Apr 29, 2015 - 7 min read

Iteration Two: Refactoring and Minimax

I'm just about finished with my second iteration as an apprentice at 8th Light. Where my first iteration centered a lot around reading and learning how TDD and Ruby work, this week I focused more on coding. I spent most of my time just implementing the several stories of my iteration: some minor (but important!) output tweaks, implementing a play again loop, and adding two AI's to the game. I also did quite a bit of refactoring and general code cleanup.

I spent several hours figuring out the mechanics of doing an extract class refactoring, and then realizing that I had extracted the class the wrong way and so the "container" class was the one being held by it's containee. It turned out to be very awkward to try to invert this relationship so I backed out the change and extracted the other class so that the container/containee relationship was correct. I consulted Martin Fowler's Refactoring book heavily here. It's really neat how the mechanical steps he describes are actually an incredibly useful guide.

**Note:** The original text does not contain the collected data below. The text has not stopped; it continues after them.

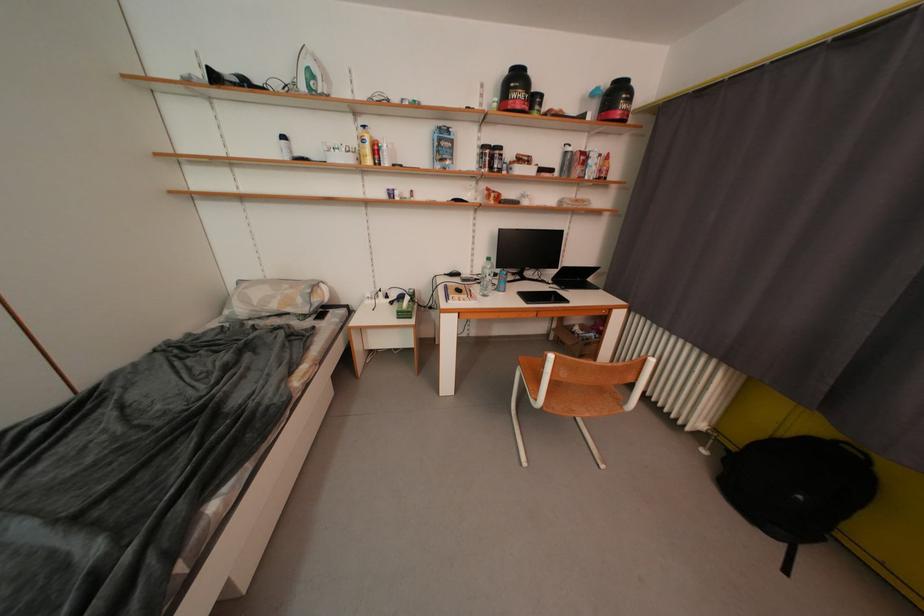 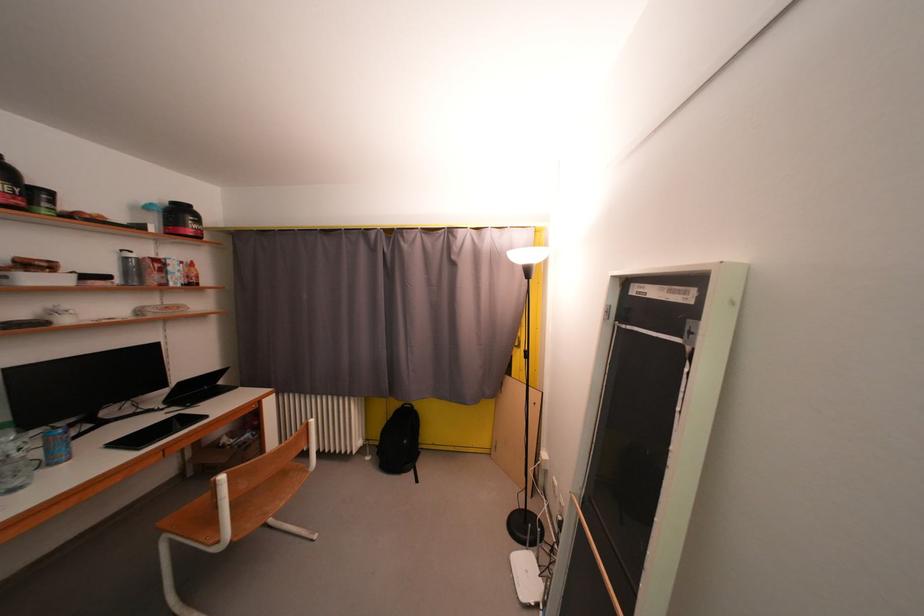 Find the pixel in the second image that matches (493,296) in the first image.

(25, 487) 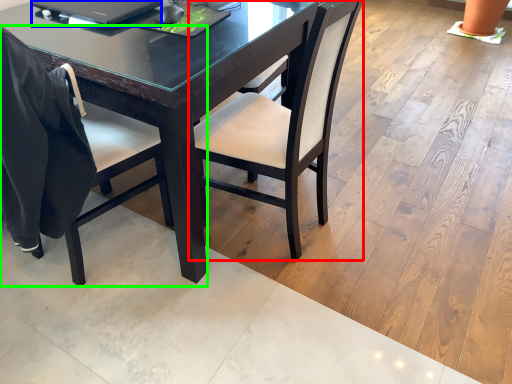 Question: Estimate the real-world distances between objects in this image. Which object is closer to chair (highlighted by a red box), laptop (highlighted by a blue box) or chair (highlighted by a green box)?

Choices:
 (A) laptop
 (B) chair

Answer: (B) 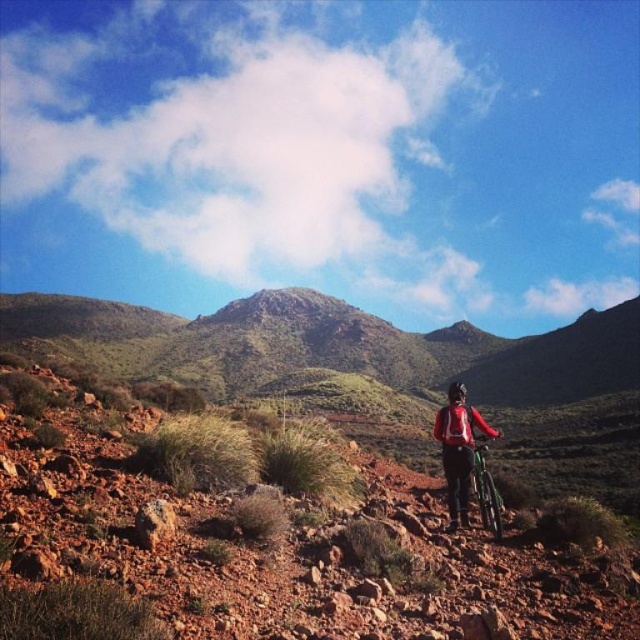 You are a hiker planning to join the cyclist on the same path. You see the red matte jacket at center and the green metallic mountain bike at center in the image. Which object is positioned higher relative to the other?

The red matte jacket at center is located above the green metallic mountain bike at center, so the red matte jacket at center is higher.

You are a hiker trying to locate a specific point marked on a map in this desert biking area. The point is at coordinates point (458, 449). According to the image, where would you find this point?

The point (458, 449) is located on the red matte jacket at center, which belongs to the cyclist in the foreground on the right side of the frame.

You are a delivery drone that needs to fly between the red matte jacket at center and the green metallic mountain bike at center. What is the minimum distance you need to cover?

The minimum distance you need to cover between the red matte jacket at center and the green metallic mountain bike at center is 28.88 inches.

I noticed an interesting thing while I was refactoring. I was changing the code so much that I started losing track of what was actually going on. At some point, my brain just sort of gave up on trying to hold the whole application in my head. This was an interesting experience because usually I can hold more complexity in my head than this Tic Tac Toe game currently has. I think this is part of the trend I noticed that in general, when doing TDD I feel less need to hold a lot of the complexity in my mind at once.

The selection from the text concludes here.